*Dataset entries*

..........

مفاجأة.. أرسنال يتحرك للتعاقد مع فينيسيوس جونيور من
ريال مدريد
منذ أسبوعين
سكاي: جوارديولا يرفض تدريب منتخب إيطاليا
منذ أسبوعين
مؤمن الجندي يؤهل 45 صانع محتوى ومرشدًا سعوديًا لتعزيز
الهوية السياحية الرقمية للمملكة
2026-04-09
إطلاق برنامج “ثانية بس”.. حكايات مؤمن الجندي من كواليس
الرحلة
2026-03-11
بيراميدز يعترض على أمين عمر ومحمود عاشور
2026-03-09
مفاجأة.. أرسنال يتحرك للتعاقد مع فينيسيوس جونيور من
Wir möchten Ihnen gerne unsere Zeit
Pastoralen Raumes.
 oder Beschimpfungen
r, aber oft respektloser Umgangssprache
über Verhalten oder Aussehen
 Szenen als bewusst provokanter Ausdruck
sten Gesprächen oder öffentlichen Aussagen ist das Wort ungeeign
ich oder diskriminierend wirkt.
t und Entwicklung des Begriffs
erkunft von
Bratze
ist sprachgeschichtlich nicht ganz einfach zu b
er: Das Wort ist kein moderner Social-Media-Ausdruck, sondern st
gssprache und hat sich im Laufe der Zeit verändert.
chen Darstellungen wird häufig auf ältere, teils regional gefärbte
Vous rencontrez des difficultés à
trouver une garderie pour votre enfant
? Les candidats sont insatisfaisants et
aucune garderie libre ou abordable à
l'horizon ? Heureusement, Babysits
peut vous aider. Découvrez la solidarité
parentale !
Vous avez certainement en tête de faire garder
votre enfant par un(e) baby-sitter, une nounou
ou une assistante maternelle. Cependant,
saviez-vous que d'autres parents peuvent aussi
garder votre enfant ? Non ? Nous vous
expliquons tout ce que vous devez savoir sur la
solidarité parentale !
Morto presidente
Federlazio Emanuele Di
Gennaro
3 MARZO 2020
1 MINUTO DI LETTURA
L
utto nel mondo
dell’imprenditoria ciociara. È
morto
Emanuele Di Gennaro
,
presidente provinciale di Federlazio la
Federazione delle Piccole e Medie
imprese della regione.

..........

Every record must be given again exactly as it was written.

مفاجأة.. أرسنال يتحرك للتعاقد مع فينيسيوس جونيور من
ريال مدريد
منذ أسبوعين
سكاي: جوارديولا يرفض تدريب منتخب إيطاليا
منذ أسبوعين
مؤمن الجندي يؤهل 45 صانع محتوى ومرشدًا سعوديًا لتعزيز
الهوية السياحية الرقمية للمملكة
2026-04-09
إطلاق برنامج “ثانية بس”.. حكايات مؤمن الجندي من كواليس
الرحلة
2026-03-11
بيراميدز يعترض على أمين عمر ومحمود عاشور
2026-03-09
مفاجأة.. أرسنال يتحرك للتعاقد مع فينيسيوس جونيور من
Wir möchten Ihnen gerne unsere Zeit
Pastoralen Raumes.
 oder Beschimpfungen
r, aber oft respektloser Umgangssprache
über Verhalten oder Aussehen
 Szenen als bewusst provokanter Ausdruck
sten Gesprächen oder öffentlichen Aussagen ist das Wort ungeeign
ich oder diskriminierend wirkt.
t und Entwicklung des Begriffs
erkunft von
Bratze
ist sprachgeschichtlich nicht ganz einfach zu b
er: Das Wort ist kein moderner Social-Media-Ausdruck, sondern st
gssprache und hat sich im Laufe der Zeit verändert.
chen Darstellungen wird häufig auf ältere, teils regional gefärbte
Vous rencontrez des difficultés à
trouver une garderie pour votre enfant
? Les candidats sont insatisfaisants et
aucune garderie libre ou abordable à
l'horizon ? Heureusement, Babysits
peut vous aider. Découvrez la solidarité
parentale !
Vous avez certainement en tête de faire garder
votre enfant par un(e) baby-sitter, une nounou
ou une assistante maternelle. Cependant,
saviez-vous que d'autres parents peuvent aussi
garder votre enfant ? Non ? Nous vous
expliquons tout ce que vous devez savoir sur la
solidarité parentale !
Morto presidente
Federlazio Emanuele Di
Gennaro
3 MARZO 2020
1 MINUTO DI LETTURA
L
utto nel mondo
dell’imprenditoria ciociara. È
morto
Emanuele Di Gennaro
,
presidente provinciale di Federlazio la
Federazione delle Piccole e Medie
imprese della regione.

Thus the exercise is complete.